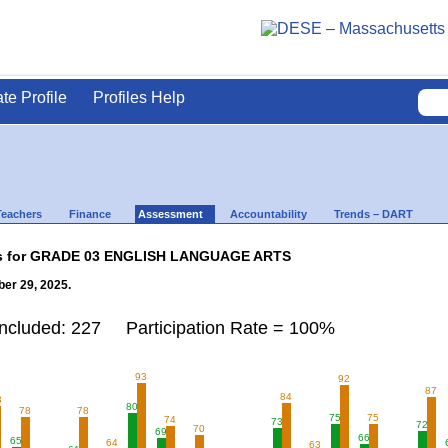
ate Profile
Profiles Help
Teachers
Finance
Assessment
Accountability
Trends – DART
lts for GRADE 03 ENGLISH LANGUAGE ARTS
er 29, 2025.
Included: 227 Participation Rate = 100%
93
92
87
84
3
80
78
78
75
75
74
73
72
70
69
66
65
64
63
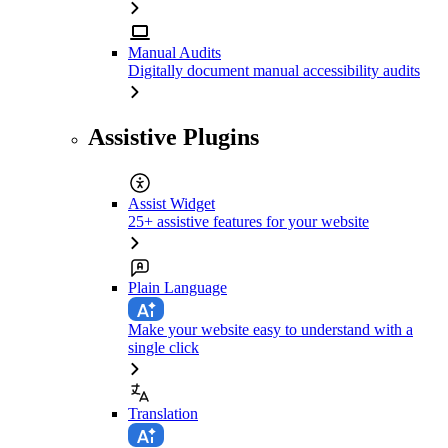
Manual Audits
Digitally document manual accessibility audits
Assistive Plugins
Assist Widget
25+ assistive features for your website
Plain Language
Make your website easy to understand with a
single click
Translation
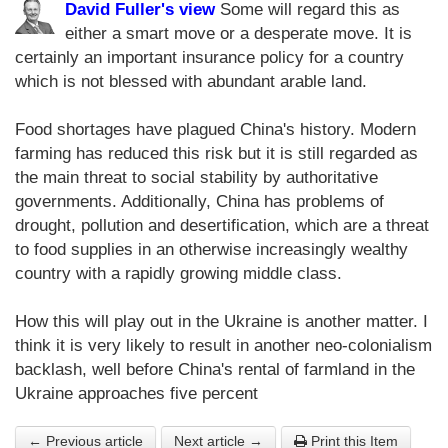
David Fuller's view
Some will regard this as
either a smart move or a desperate move. It is
certainly an important insurance policy for a country
which is not blessed with abundant arable land.
Food shortages have plagued China's history. Modern
farming has reduced this risk but it is still regarded as
the main threat to social stability by authoritative
governments. Additionally, China has problems of
drought, pollution and desertification, which are a threat
to food supplies in an otherwise increasingly wealthy
country with a rapidly growing middle class.
How this will play out in the Ukraine is another matter. I
think it is very likely to result in another neo-colonialism
backlash, well before China's rental of farmland in the
Ukraine approaches five percent
← Previous article
Next article →
Print this Item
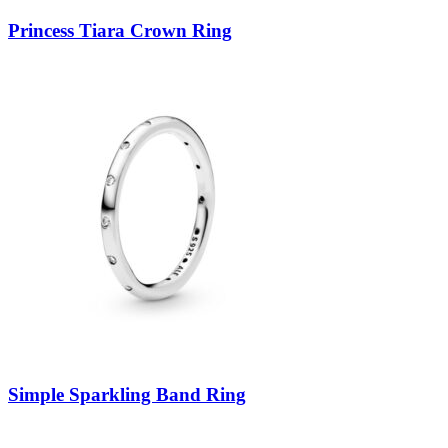
Princess Tiara Crown Ring
Simple Sparkling Band Ring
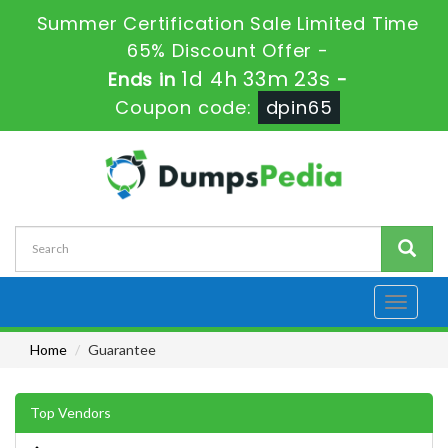
Summer Certification Sale Limited Time
65% Discount Offer -
1d 4h 33m 23s
Ends in
-
Coupon code:
dpin65
Toggle
navigati
Home
Guarantee
Top Vendors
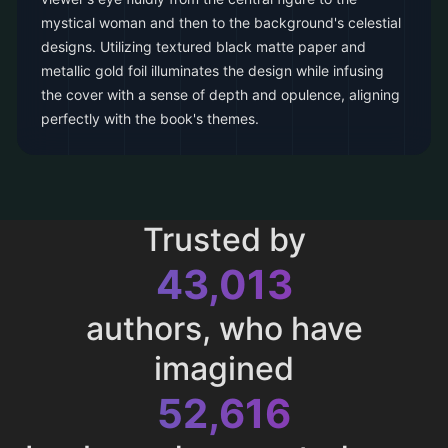
mystical woman and then to the background's celestial
designs. Utilizing textured black matte paper and
metallic gold foil illuminates the design while infusing
the cover with a sense of depth and opulence, aligning
perfectly with the book's themes.
Trusted by
43,013
authors, who have
imagined
52,616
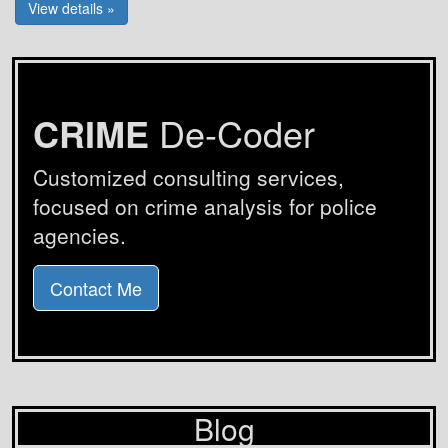
View details »
CRIME
De-Coder
Customized consulting services,
focused on crime analysis for police
agencies.
Contact Me
Blog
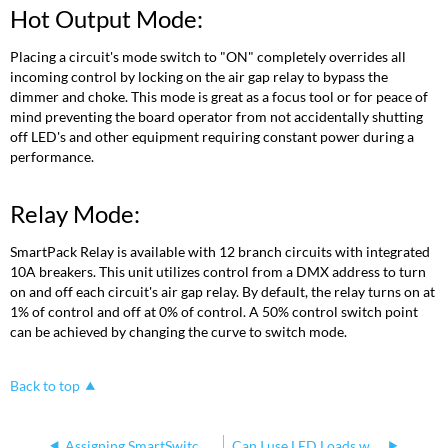
Hot Output Mode:
Placing a circuit's mode switch to "ON" completely overrides all
incoming control by locking on the air gap relay to bypass the
dimmer and choke. This mode is great as a focus tool or for peace of
mind preventing the board operator from not accidentally shutting
off LED's and other equipment requiring constant power during a
performance.
Relay Mode:
SmartPack Relay is available with 12 branch circuits with integrated
10A breakers. This unit utilizes control from a DMX address to turn
on and off each circuit's air gap relay. By default, the relay turns on at
1% of control and off at 0% of control. A 50% control switch point
can be achieved by changing the curve to switch mode.
Back to top
Assigning SmartSwitch Relays to Emergency State
Can I use LED Loads with my Smart Family dimmers?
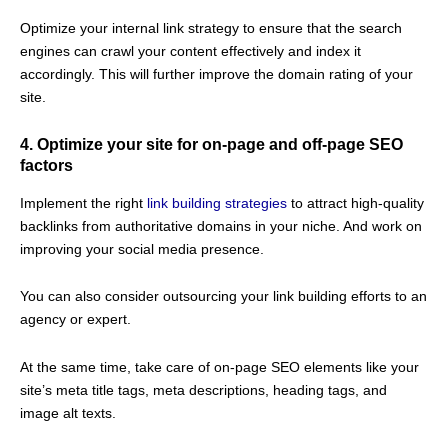
Optimize your internal link strategy to ensure that the search
engines can crawl your content effectively and index it
accordingly. This will further improve the domain rating of your
site.
4. Optimize your site for on-page and off-page SEO
factors
Implement the right
link building strategies
to attract high-quality
backlinks from authoritative domains in your niche. And work on
improving your social media presence.
You can also consider outsourcing your link building efforts to an
agency or expert.
At the same time, take care of on-page SEO elements like your
site’s meta title tags, meta descriptions, heading tags, and
image alt texts.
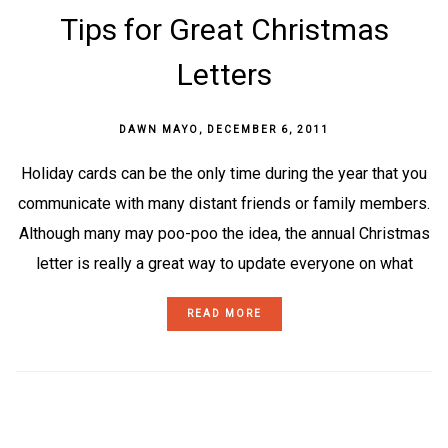
Tips for Great Christmas
Letters
DAWN MAYO
,
DECEMBER 6, 2011
Holiday cards can be the only time during the year that you
communicate with many distant friends or family members.
Although many may poo-poo the idea, the annual Christmas
letter is really a great way to update everyone on what
READ MORE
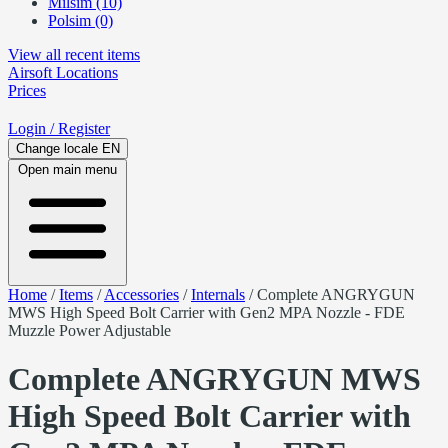
Milsim (10)
Polsim (0)
View all recent items
Airsoft
Locations
Prices
Login
/ Register
Change locale
EN
Open main menu
Home
/
Items
/
Accessories
/
Internals
/
Complete ANGRYGUN
MWS High Speed Bolt Carrier with Gen2 MPA Nozzle - FDE
Muzzle Power Adjustable
Complete ANGRYGUN MWS
High Speed Bolt Carrier with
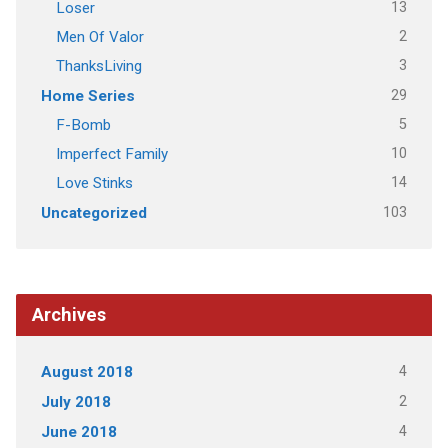
13
Loser
2
Men Of Valor
3
ThanksLiving
29
Home Series
5
F-Bomb
10
Imperfect Family
14
Love Stinks
103
Uncategorized
Archives
4
August 2018
2
July 2018
4
June 2018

= How to complete this task =
If a line of the records above holds the word "country", show it.

= Written answer =
certainly an important insurance policy for a country
country with a rapidly growing middle class.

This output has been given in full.